Quantification
After mass spectrometry, we used Sciex Analyst software (Version: 1.6; Framingham, MA) to integrate peaks manually. To determine analyte concentrations, we first calculated peak area ratios between the target compound and the matched IS. We then used the peak area ratios of calibrants to interpolate linear regressions, establishing calibration curves (Supplementary Tables 3 and 4). For the biphenyl data, where there were high analyte concentrations in spiked and pregnant samples, we created separate high and low calibration curves to target relevant concentrations.

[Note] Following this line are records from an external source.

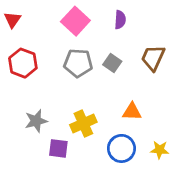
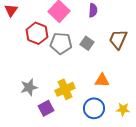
red hexagon: (23, 63) -> (37, 33), moved
purple square: (58, 148) -> (46, 108), turned -35

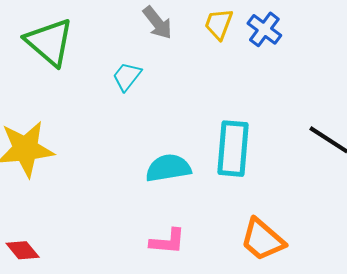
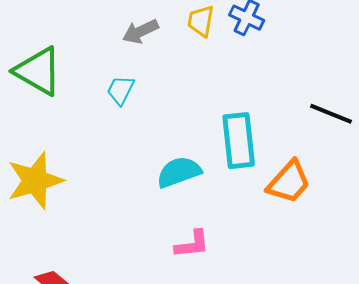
gray arrow: (157, 23) -> (140, 31), turned 114
orange trapezoid: (262, 240) -> (289, 182), moved, turned -78

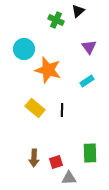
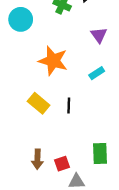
cyan circle: (24, 49) -> (21, 19), moved

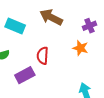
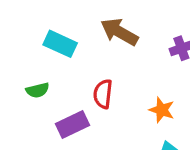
orange star: (80, 48) -> (162, 110), moved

We defined each analyte’s observed reporting limit (RLobs) as the lowest calibrant used in the calibration curve. We calculated the limit of detection (LOD) by adding the mean of the three blanks with three times the standard deviation of the blanks. We compared the RLobs and LOD and used the higher of the two as the reporting limit (RL). For calculations using analyte concentrations, we substituted values below RL with RL/2.
We determined accuracy with the percent analyte recovered in the spike-recovery experiment and used relative standard deviation (RSD) to assess precision. We calculated percent recovery by comparing recovered analyte mass in spiked samples with expected analyte mass, using the following equation:
\begin{equation} Percent\ Recovery=\frac{\text{ab}}{cb+de}\ \times 100\%\nonumber \\ \end{equation}
where ‘a’ is the analyte mass fraction (ng/g) measured in a spiked sample, ‘b’ is the mass (g) of that spiked sample, ‘c’ is the mean analyte mass fraction (ng/g) measured in endogenous (i.e., un-spiked) samples, ‘d’ is the analyte mass fraction (ng/g) in the calibrant used to spike the sample, ‘e’ is the mass of the spike (g). We considered percent recovery between 70 % and 120 % and relative standard deviation (RSD) values below 15 % acceptable.